Milena, 9, explica como ela e as amigas fazem para brincar de esconde-esconde à distância.
“A gente é bem criativa. Já brincamos de boneca, jogamos jogos de tabuleiro, criamos historinhas e até mesmo tentamos um esconde-esconde virtual”, conta Isabela, também com 9 anos. “Não é a mesma coisa de estar junto pessoalmente, mas a gente percebeu que esse tempo descobrindo brincadeiras ajuda a fazer a pandemia menos pior.”
Isabela, 9, conta o que é amizade para ela.
Mas nem tudo é tão simples quando se trata de manter a comunicação on-line. Beatriz, 9 anos, compartilha que depender do telefone celular dos pais e das mensagens escritas pode dificultar a interação. “Ao vivo é mais fácil entender o que as amigas querem dizer e por mensagem muitas vezes a gente entende errado e fica chateada.”

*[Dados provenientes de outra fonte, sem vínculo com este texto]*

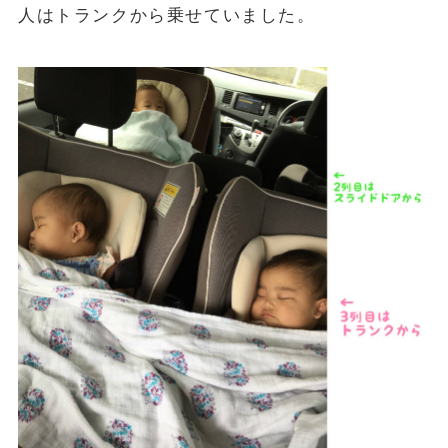
人はトランクから乗せていました。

Ainda assim, a percepção dos pais é muito positiva em relação à capacidade de resiliência das meninas. “Acredito que um ambiente acolhedor favorece o aprendizado, e percebi que o contato com as amigas, mesmo através das telas, ajudou a Milena entender melhor esse período difícil de processar”, observa a mãe da Milena, Regiane Herchcovitch, que também é psicóloga de formação.
Dica: O papel dos pais e responsáveis no incentivo das relações de amizade em ambientes seguros é fundamental. “A forma como as crianças encaram os desafios, inclusive os impostos pela pandemia, sofre influência direta de como sua família enfrenta esses mesmos desafios”, alerta a psicóloga Jessica Stadler.